Except for images, print the whole listing verbatim.

-- Information follows --

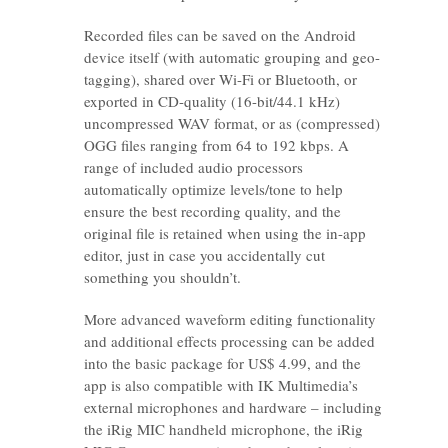
Recorded files can be saved on the Android
device itself (with automatic grouping and geo-
tagging), shared over Wi-Fi or Bluetooth, or
exported in CD-quality (16-bit/44.1 kHz)
uncompressed WAV format, or as (compressed)
OGG files ranging from 64 to 192 kbps. A
range of included audio processors
automatically optimize levels/tone to help
ensure the best recording quality, and the
original file is retained when using the in-app
editor, just in case you accidentally cut
something you shouldn’t.
More advanced waveform editing functionality
and additional effects processing can be added
into the basic package for US$ 4.99, and the
app is also compatible with IK Multimedia’s
external microphones and hardware – including
the iRig MIC handheld microphone, the iRig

-- Information concluded --

» Result of this task
Recorded files can be saved on the Android
device itself (with automatic grouping and geo-
tagging), shared over Wi-Fi or Bluetooth, or
exported in CD-quality (16-bit/44.1 kHz)
uncompressed WAV format, or as (compressed)
OGG files ranging from 64 to 192 kbps. A
range of included audio processors
automatically optimize levels/tone to help
ensure the best recording quality, and the
original file is retained when using the in-app
editor, just in case you accidentally cut
something you shouldn’t.
More advanced waveform editing functionality
and additional effects processing can be added
into the basic package for US$ 4.99, and the
app is also compatible with IK Multimedia’s
external microphones and hardware – including
the iRig MIC handheld microphone, the iRig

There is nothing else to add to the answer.